The purpose of this study was to determine whether systemic administration of interferon-alpha (IFN-alpha) can inhibit liver metastasis produced in nude mice by human colon cancer cells. KM12L4 (IFN-alpha-sensitive) or KM12L4 IFN(R) (IFN-alpha-resistant) cells were injected into the spleen of nude mice. Seven days later, the mice were treated with subcutaneous (s.c.) injections of IFN-alpha (70,000 units/week) at different dosing schedules (1, 2, or 7 times/week). Significant inhibition of tumor growth, vascularization and expression of basic fibroblast growth factor (bFGF) or matrix metalloproteinase-9 (MMP-9) mRNA and protein occurred in mice given daily injections of IFN-alpha. Kinetic analysis of therapy showed that daily s.c. administrations of 10,000 units of IFN-alpha induced apoptosis in liver metastasis-associated endothelial cells, followed by inhibition of tumor cell division and apoptosis of tumor cells. These data suggest that the antiangiogenic activity of IFN-alpha-2a depends on frequent administration of the optimal biologic dose.

Figure 1

Antiproliferative effects of IFN-α-2a against KM12L4 and KM12L4 IFN^R cells. Tumor cells (1x10³) plated into 38-mm² wells were incubated in medium containing different concentrations of IFN-α-2a. Cell proliferation was determined by the MTT assay after 6 days of culture. The values are mean±SEM of six wells. This graph represents one experiment of four. *P<.05; **P<.001.

Figure 2

ISH and immunohistochemical (IHC) analyses of KM12L4 human colon cancer cells growing in the liver of control and IFN-α-2a-treated nude mice. KM12L4 cells (1x10⁶) were injected into the spleen of nude mice. Seven days later, groups of mice (n=10) received daily s.c. injections of saline (control) or 10,000 U of IFN-α-2a. Treatment continued for 5 weeks. The mice were euthanized on day 42 and necropsied The livers were resected, weighed, and processed for ISH (top 2 rows) and IHC (bottom 2 rows). Note a significant decrease in reaction intensity for bFGF and MMP-9 in lesions of mice treated with daily s.c. injections of IFN-α-2a.

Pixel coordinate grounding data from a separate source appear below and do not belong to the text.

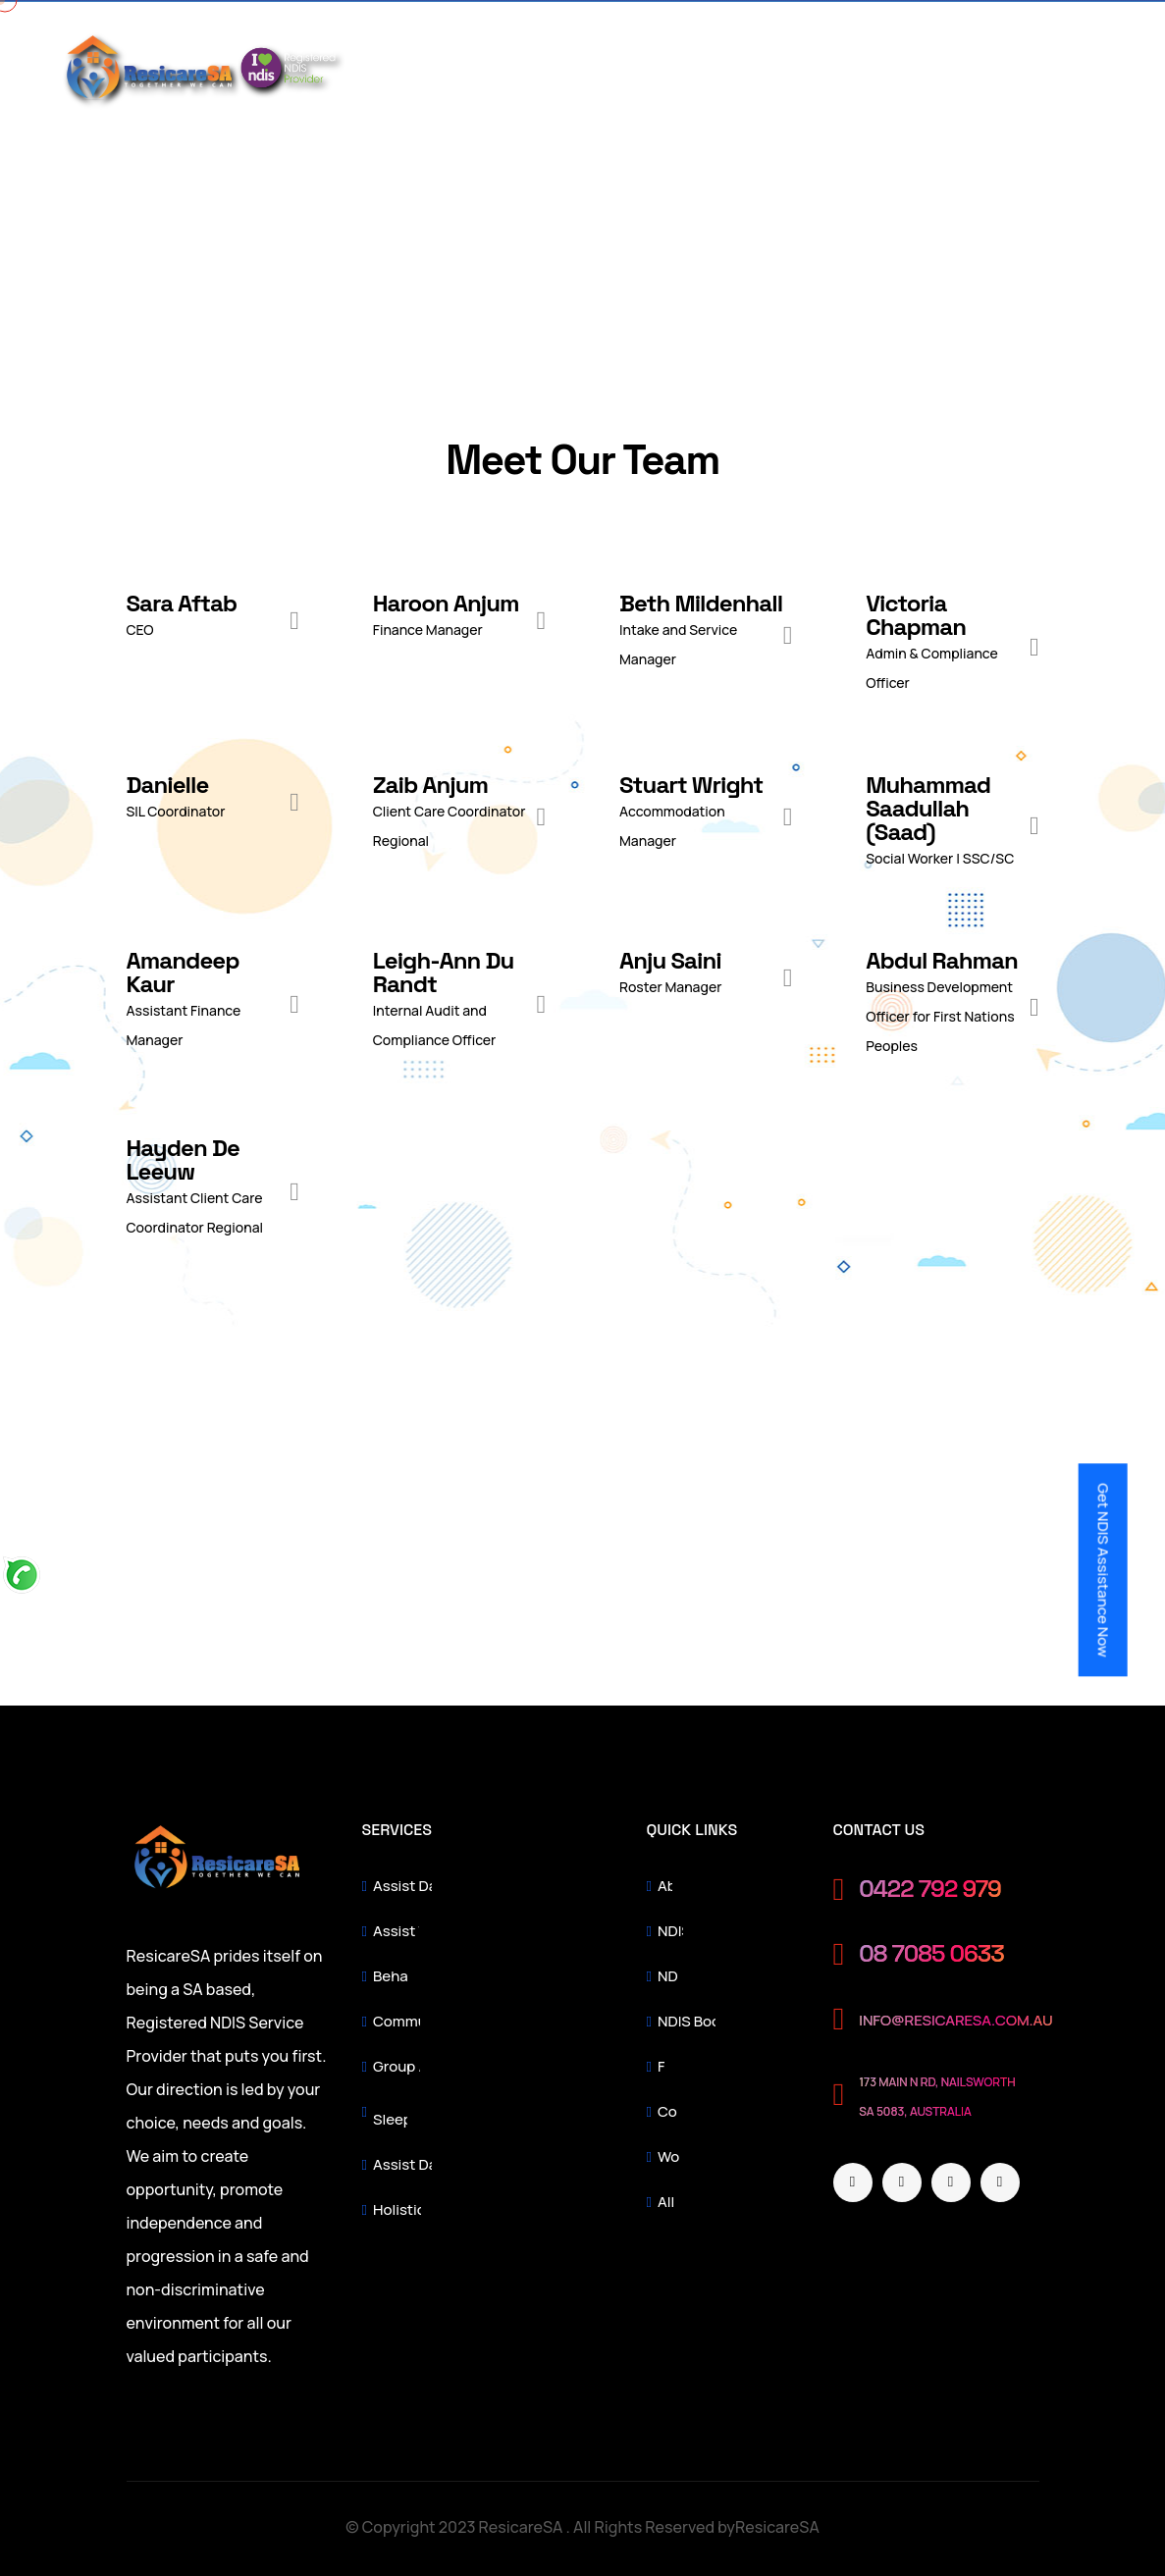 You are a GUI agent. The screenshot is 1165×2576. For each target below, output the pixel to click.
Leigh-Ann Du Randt (443, 972)
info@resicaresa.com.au (955, 2020)
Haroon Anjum (446, 603)
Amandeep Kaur (183, 972)
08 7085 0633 (931, 1954)
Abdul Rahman (942, 960)
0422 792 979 (930, 1889)
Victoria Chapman (916, 615)
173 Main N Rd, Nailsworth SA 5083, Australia (937, 2097)
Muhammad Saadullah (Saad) (928, 808)
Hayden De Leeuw (183, 1159)
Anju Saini (670, 960)
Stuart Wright (691, 784)
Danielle (168, 784)
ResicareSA (777, 2527)
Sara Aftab (182, 603)
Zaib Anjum (430, 784)
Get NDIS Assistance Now (1102, 1569)
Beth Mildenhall (700, 603)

Microvessel density directly correlated with expression of bFGF and MMP-9.

Figure 3

Immunohistochemical analyses of livers with tumors harvested from control and IFN-α-2a-treated mice. The sections were immunostained for expression of PCNA (to show cell proliferation) and TUNEL (to show cell death). The sections were also stained with imunofluorescent anti-CD-31 antibody and TUNEL. A representative sample (x400) of this CD-31/TUNEL (fluorescent double-staining) is shown. Fluorescent red, CD-31-positive endothelial cells; fluorescent green, TUNEL-positive cells; fluorescent yellow, TUNEL-positive endothelial cells.

Figure 4

Induction of apoptosis in liver endothelial cells. KM123L4 IFN^R cells (1x10⁶) were injected into the spleen of nude mice. Seven days later, groups of mice (n=10) received daily s.c. injections of saline (control) or 10,000 U of IFN-α-2a. Mice were euthanized after 7, 14, or 21 days of treatment. The livers were processed for immunohistochemical evaluation. The sections were immunostained for expression of PCNA (to show cell proliferation) and TUNEL (to show cell death). The sections were also stained with immunofluorescent anti-CD-31 antibody and TUNEL A representative sample (x400) of this CD-31/TUNEL (fluorescent double-staining) is shown. Fluorescent red, CD-31-positive endothelial cells; fluorescent green, TUNEL-positive cells; fluorescent yellow, TUNEL-positive endothelial cells.